-
x86 is CISC (Complex Instruction Set Computer) — it has some instructions that do a lot in one go (e.g., load from memory, multiply, and add to a register in a single instruction).
-
ARM is RISC (Reduced Instruction Set Computer) — it uses simpler instructions that usually do one thing at a time, but you chain them together to get the same effect.
-
At the macro level (run a web browser, control a drone, process an image), both architectures are fully capable.
-
At the micro level (per-instruction), the sequences differ — sometimes ARM needs more steps, sometimes it’s faster because each step is simpler and can be highly parallelised.
-
ARM has a simpler instruction set, uses less power but not as powerful.
-
x86 has a more complex instruction set but is more powerful.
| Operation | x86‑64 | ARM64 | Notes |
|---|---|---|---|
| Move immediate → reg | mov rax, 5 | mov x0, #5 | ARM also has movz/movn/movk for 16‑bit chunk moves. |
| Move reg → reg | mov rbx, rax | mov x1, x0 | Same idea; different register names. |
| Load from memory | mov rax, [rbx] | ldr x0, [x1] | ARM is load/store: memory access is via ldr/str. |
| Load with complex addr | mov rax,[rbx+rcx*4+16] | ldr x0,[x1,x2,lsl #2] then add x0,x0,#16 (or use base+imm) | x86 has richer single‑instr addressing; ARM often composes. |
| Store to memory | mov [rbp-8], rax | str x0, [x29, #-8] | Frame pointers: rbp vs x29. |
| Add | add rax, rbx | add x0, x0, x1 | ARM 3‑operand form keeps sources. |
| Subtract | sub rax, rbx | sub x0, x0, x1 | Flags set similarly (NZCV on ARM, RFLAGS on x86). |
| Multiply (int) | imul rax, rbx | mul x0, x0, x1 | x86 has many imul forms; ARM has separate widening variants (smull, etc.). |
| Divide (int) | cqo ; idiv rbx | sdiv x0, x0, x1 | x86 uses implicit dividend in rax/rdx; ARM uses 3‑operand sdiv/udiv. |
| Bitwise AND/OR/XOR | and rax, rbx | and x0, x0, x1 | OR: or (x86) vs orr (ARM). |
| Shifts | shl rax, 3 | lsl x0, x0, #3 | Arithmetic right: sar (x86) vs asr (ARM). |
| Compare & branch | cmp rax, rbx + je label | cmp x0, x1 + b.eq label | ARM branches use condition codes on b.<cond>. |
| Conditional move/select | cmovz rax, rbx | csel x0, x1, x2, eq | ARM uses csel to pick between two regs. |
| Call & return | call func / ret | bl func / ret | bl writes return addr to lr/x30. |
| Push/Pop | push rax / pop rax | stp x29, x30, [sp, #-16]! / ldp x29, x30, [sp], #16 | ARM uses paired stores/loads; no single‑instr push/pop. |
| Load effective address | lea rax, [rbx+8] | add x0, x1, #8 or adr/adrp x0, label | lea does address calc; ARM composes with add/adr. |
| Function args (ABI) | SysV: rdi,rsi,rdx,rcx,r8,r9 | AAPCS64: x0–x7 | Extra args spill to stack; caller/callee‑saved sets differ. |
Why aren’t We “all‑ARM” Yet?
What ARM does well
- Performance per watt: excellent efficiency → laptops, mobile, dense servers.
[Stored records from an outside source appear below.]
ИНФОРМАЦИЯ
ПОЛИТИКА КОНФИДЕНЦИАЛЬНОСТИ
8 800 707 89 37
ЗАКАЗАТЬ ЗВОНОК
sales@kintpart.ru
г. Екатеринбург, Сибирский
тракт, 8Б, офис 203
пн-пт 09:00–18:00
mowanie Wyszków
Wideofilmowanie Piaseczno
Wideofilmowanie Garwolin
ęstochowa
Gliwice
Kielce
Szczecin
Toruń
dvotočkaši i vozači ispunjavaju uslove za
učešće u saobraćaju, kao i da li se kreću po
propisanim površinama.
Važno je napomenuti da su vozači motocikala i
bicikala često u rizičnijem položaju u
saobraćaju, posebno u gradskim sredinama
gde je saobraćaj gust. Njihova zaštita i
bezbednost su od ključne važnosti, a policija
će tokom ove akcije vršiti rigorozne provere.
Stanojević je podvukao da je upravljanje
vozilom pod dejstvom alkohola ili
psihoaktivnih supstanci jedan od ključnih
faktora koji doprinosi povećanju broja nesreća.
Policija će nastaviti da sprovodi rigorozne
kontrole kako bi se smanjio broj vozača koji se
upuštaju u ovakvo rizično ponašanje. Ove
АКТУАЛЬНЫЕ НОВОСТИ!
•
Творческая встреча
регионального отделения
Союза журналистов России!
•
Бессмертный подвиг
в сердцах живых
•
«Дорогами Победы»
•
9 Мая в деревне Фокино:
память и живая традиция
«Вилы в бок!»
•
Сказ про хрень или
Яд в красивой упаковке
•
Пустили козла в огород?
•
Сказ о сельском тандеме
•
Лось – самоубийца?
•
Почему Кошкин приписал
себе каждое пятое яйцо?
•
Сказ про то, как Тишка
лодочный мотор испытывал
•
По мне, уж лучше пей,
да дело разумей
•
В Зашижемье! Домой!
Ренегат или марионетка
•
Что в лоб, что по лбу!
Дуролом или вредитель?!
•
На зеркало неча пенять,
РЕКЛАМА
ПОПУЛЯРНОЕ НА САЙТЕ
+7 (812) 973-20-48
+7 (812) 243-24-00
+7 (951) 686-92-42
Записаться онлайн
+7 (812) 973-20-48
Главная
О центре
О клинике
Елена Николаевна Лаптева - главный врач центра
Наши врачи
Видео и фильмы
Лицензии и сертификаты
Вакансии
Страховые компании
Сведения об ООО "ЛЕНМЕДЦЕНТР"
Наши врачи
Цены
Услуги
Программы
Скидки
- Integration: easy to build SoC designs (CPU + GPU + IO on one die).
- Modern ISA design: clean load/store model; strong compiler support; NEON/SVE vectors.
What slows a full switch
- Software & ABI compatibility: mountains of x86‑only binaries, drivers, plugins, and legacy line‑of‑business apps.
- Tooling & ecosystem inertia: build systems, CI images, container bases, ops runbooks—all tuned for x86.
- Certain niche perf stacks: some HPC/finance/media stacks lean on AVX/AVX‑512 and hand‑tuned x86 code paths.
- Vendor/platform lock‑in worries: orgs hesitate to revalidate everything on a new arch without a compelling TCO win.
But the trend is real
- Mobile is 100% ARM, Macs moved, and major clouds offer ARM instances. New Windows‑on‑ARM devices and better emulation/translation reduce friction. It’s a stepwise migration, not a flip.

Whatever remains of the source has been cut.